Becoming a Postulant

Taxi

Blue smoke curled out of the taxicab windows.

The driver, who had just parked outside what looked like a stone mansion, waited; he had most likely been through this before. Three of us, three young women, sat in his Yellow Cab and smoked our cigarettes.

The mansion was the Motherhouse of the Sisters of Charity of the Blessed Virgin Mary. And this day, July 31, 1960, was Entrance Day, the day we would give our lives to God by joining the convent. About two weeks earlier, on the anniversary of the storming of the Bastille, on July 14, I had celebrated my nineteenth birthday.

Other taxicabs were pulling into the motherhouse like limousines to the Oscar awards or like horses to the Bar X corral. One hundred and eighteen of us wanted to become nuns.

Many of us were edgy and sat smoking and speculating a little, like starlets or cowpunchers before it was time to crush out the cigarettes or flick them away and do the next things that needed to be done.

Edgy, yes, we were—but also blithe to become nuns, just as Thomas More had been blithe to bare his neck and have his head neatly sliced off by the likes of the black-hooded executioner in A Man for All Seasons. Thomas was so chipper because he knew he was headed for God, would see God face-to-face. Robert Bolt has Thomas say—or maybe Thomas said it himself—that God “will not refuse one who is so blithe to go to him.”

In a way, we were going to Him now.

I was going to Him now. When I died, why would He refuse me if I had been a good nun? It was quite a bit like being a princess; eventually I would come into my own and inherit the transfigured earth and the kingdom of heaven.

Maybe the Yellow Cab driver, unless he was Catholic, actually did think he was my executioner. I would give him a big tip, all the money I had left, and I would give him the rest of my cigarettes.

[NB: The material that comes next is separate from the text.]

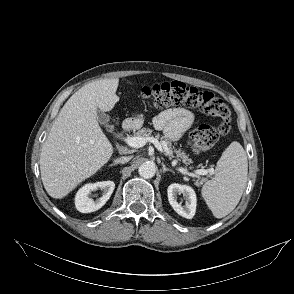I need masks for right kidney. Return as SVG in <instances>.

The motherhouse, the convent of wine-colored stone, looked huge as a Cotswold manor house or an estate in Croton-on- Hudson. But the river at the base of the bluffs on which this building stood was the Mississippi, as it flowed past the southern edge of the city of Dubuque, Iowa.

In 1960 most of us didn’t know much about the path of the Mississippi or the life on it or where the bluffs began or ended. Did the river mostly remind us of the flux of all things, or even of Jim and Huck? It did not. It might have been the Tiber or the Loire, the Tigris, the Ruhr, or the Yangtze. No matter. What we wanted that day was to become nuns.

We didn’t give a fig about our position in the landscape.

Smoke

My friends Teresa (Tessa) and Kathleen (Kathy) and I thought of ourselves as savvy. We knew what to do because another friend’s sister, who was already a nun in the order we were joining, had told us the tradition. On Entrance Day we were to give our last cigarettes to the cabdriver.

We three had come in the Yellow Cab across a bridge over the river, from the train station in East Dubuque, Illinois. We had gotten on that train at Union Station in Saint Paul, Minnesota—our hometown.

Twelve young women in all had come from Minnesota to be nuns, but I knew Tessa and Kathy the best. I had been friends with Tessa since we were both about five years old. She had lovely black hair and an interesting, angular face and white teeth; some of her relatives had been actors; she was talented in art and she spoke her mind in an honest way. Kathy came from a large family and had brown hair; her eyes and her mouth worked together when she smiled, and we always felt we could trust her and her kindness.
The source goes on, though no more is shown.